European settlement in the Region dates from 1855, after the Archer brothers visited in their quest to find grazing lands. The township of Rockhampton was laid out in 1858, with growth spurred by gold mining and cattle raising. Rockhampton developed as a service centre and river port to the surrounding grazing, mining and farming industries. Growth took place from the 1880s into the early 1900s, aided by improved access, port activities, and the mining of gold, silver and copper at Mount Morgan. The railway west of Rockhampton to Longreach was completed in 1892 and further strengthened Rockhampton’s role as the major regional centre of Central Queensland. By 1921 Rockhampton had grown to 24,000 residents. Until the 1920s, settlement within Rockhampton was mainly south of the Fitzroy River, then growth moved northwards. Significant development occurred from the 1960s. In the post war era, the region has experienced growth from families originating from other areas of Queensland whilst losing young adults to larger urban centres within the State.

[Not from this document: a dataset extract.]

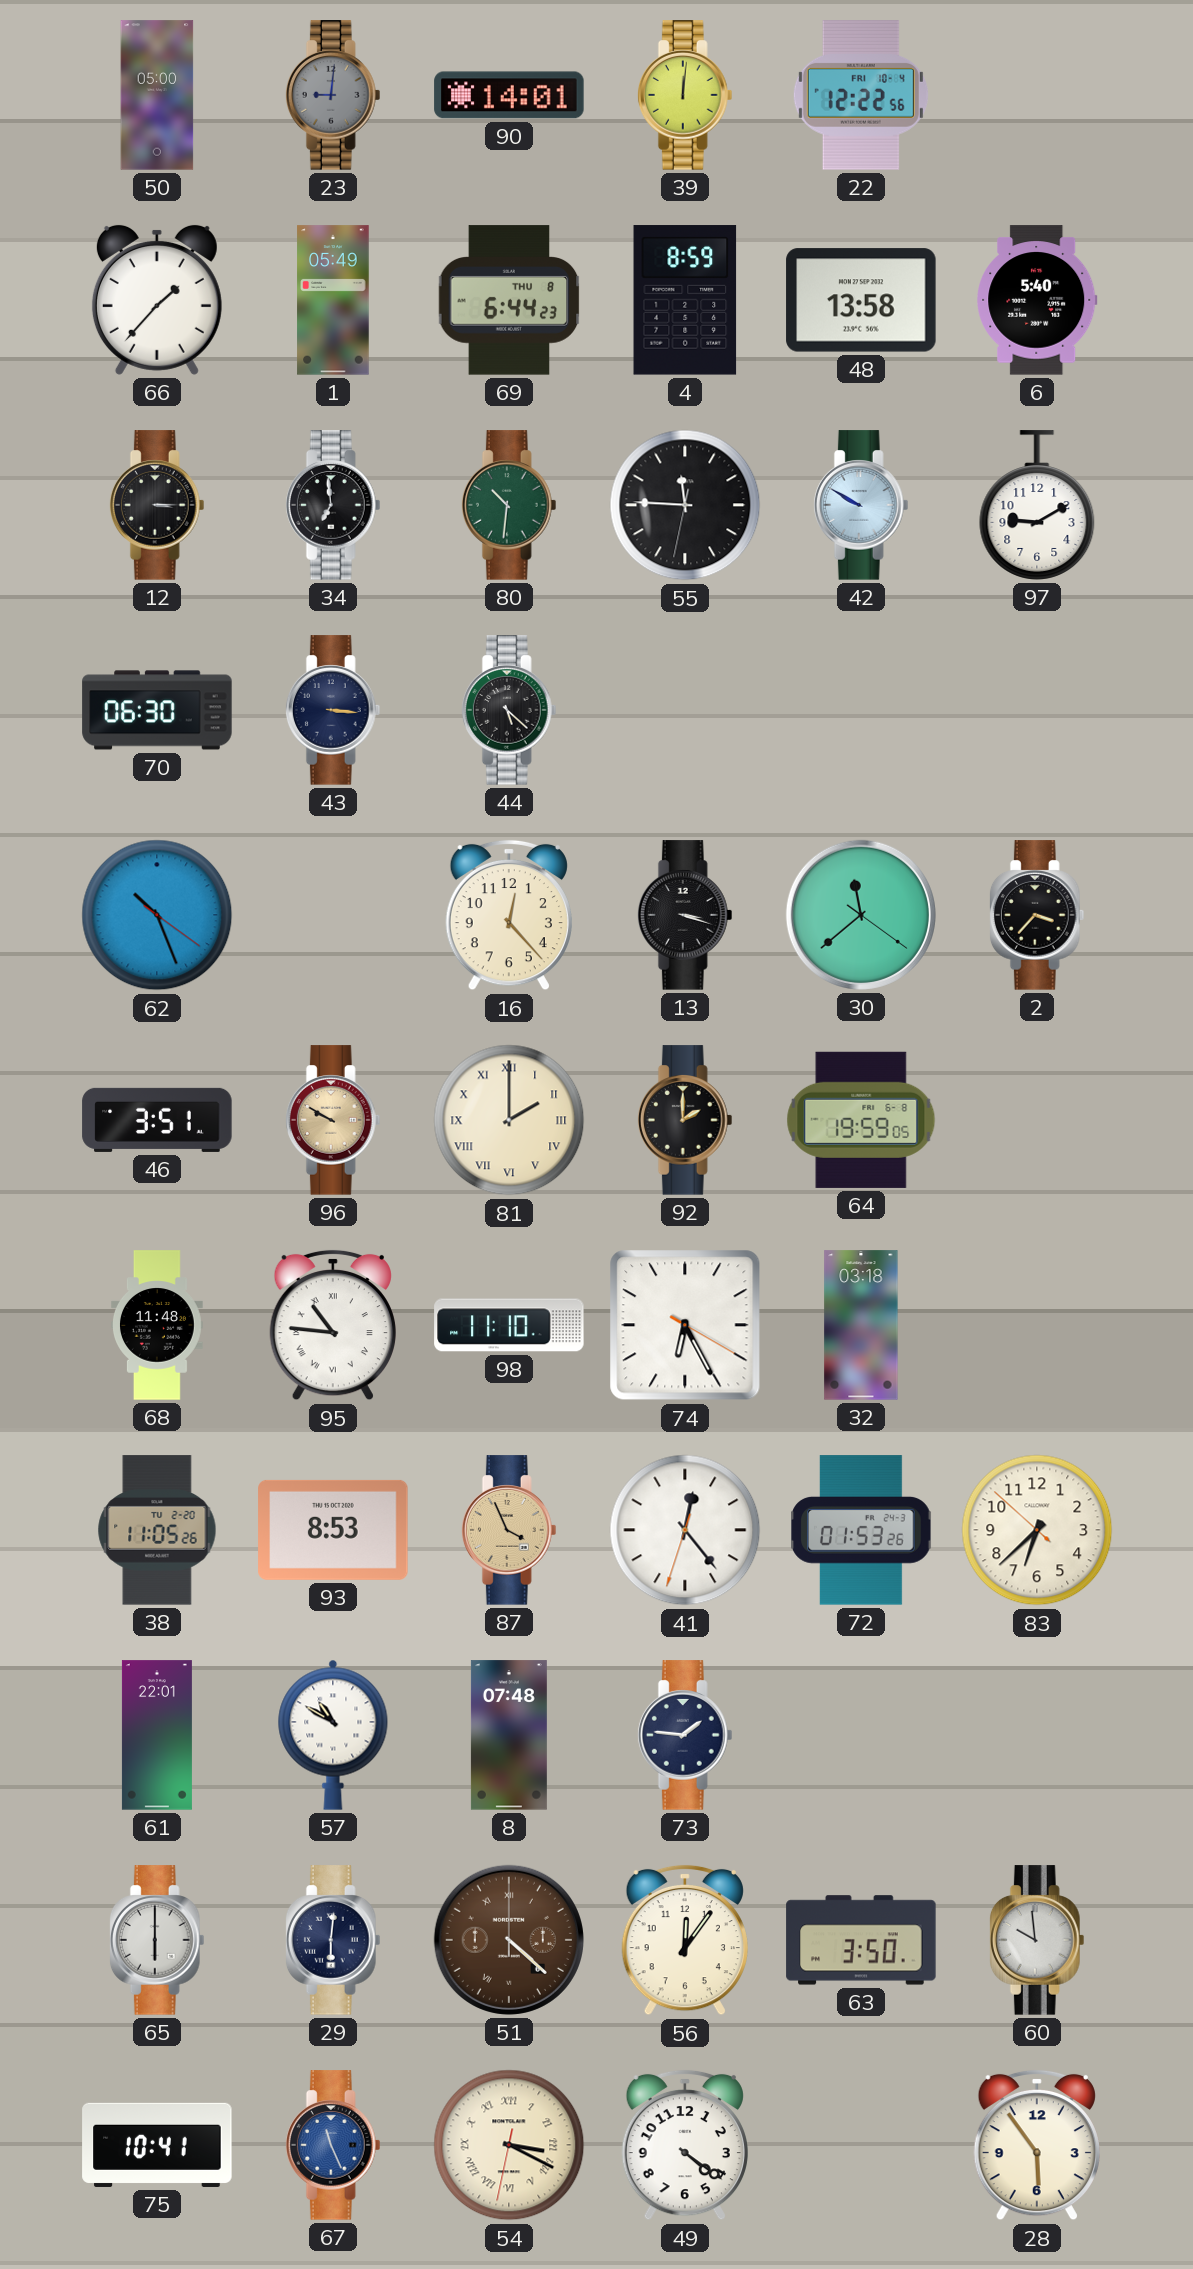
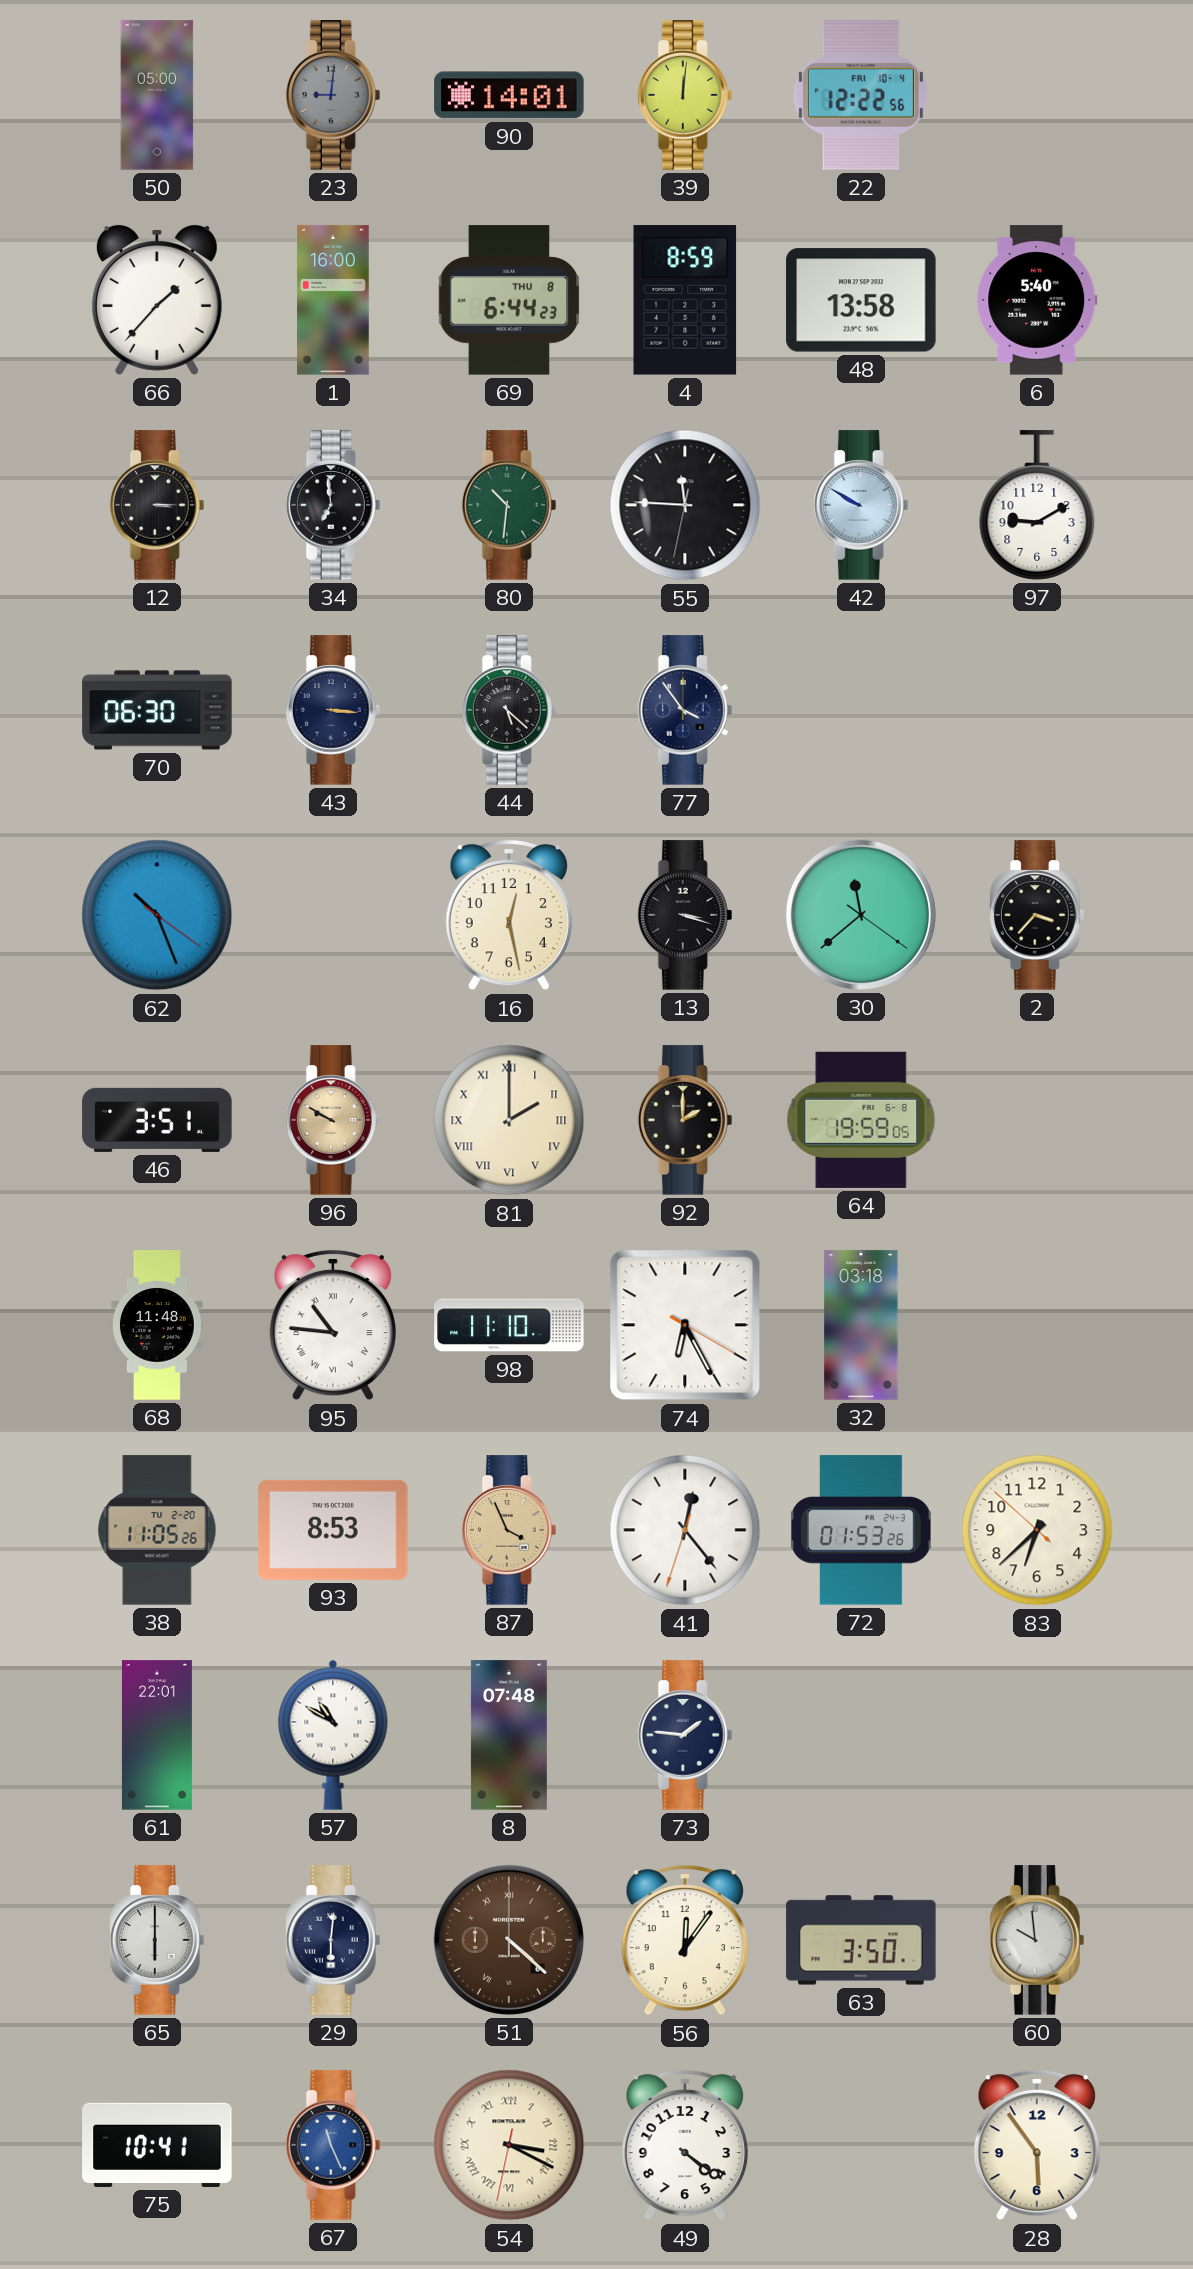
1: 05:49 -> 16:00
77: none -> 3:54
16: 12:23 -> 12:28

Note: The migration flows depicted above are historical and do not represent future or forecast migration flows or subsequent council boundary changes. The arrows represent migration flows to the area as a whole and do not indicate an origin or destination for any specific localities within the area. Overseas flow shows overseas arrivals based on answers to the census question "where did the person usually live 5-years ago" and .id estimates of international out-migration.
The importance of the Rockhampton Region as a destination for families is expected to continue over the forecast period. As a result of this, there is pressure for residential expansion within the Region from both existing residents and from people moving to the area.
The appeal of the area is a reflection of the climate, the significant amount of residential housing opportunities and employment prospects. Local demand is relatively strong as Rockhampton creates significant numbers of new households (children leaving home) seeking new dwellings. Much of this demand is expected to be met in Gracemere in the short term and Parkhurst in the longer term.
With the variety of residential and rural locations, different areas within Rockhampton Region have developed different roles within the housing market. Areas on the outskirts of Rockhampton such as Gracemere North and South, Norman Gardens and Parkhurst are attractive to young families. Older areas closer to the centre of the CBD such as Allenstown, Berserker & The Common, Rockhampton City & Depot Hill and Park Avenue predominantly appeal to young adults. The rural areas of the Region attract fewer retirees and lose significant numbers of young adults as they seek employment and educational opportunities in larger centres. The variety of function and role of the small areas in the Rockhampton Region means that population outcomes differ significantly across the LGA.
There are also significant differences in the supply of residential property within the LGA which will also have a major influence in structuring different population and household futures within the Region over the next five to ten years. Significant new ’greenfield’ opportunities have been identified in Gracemere (North), Gracemere (South), Norman Gardens and Parkhurst. Rockhampton City & Depot Hill is also expected to have some growth in dwellings, based on a number of medium/high-density development opportunities. Most other areas are expected to have some growth in dwellings, but based predominantly on residual residential land, infill of vacant lots and more intense use of land.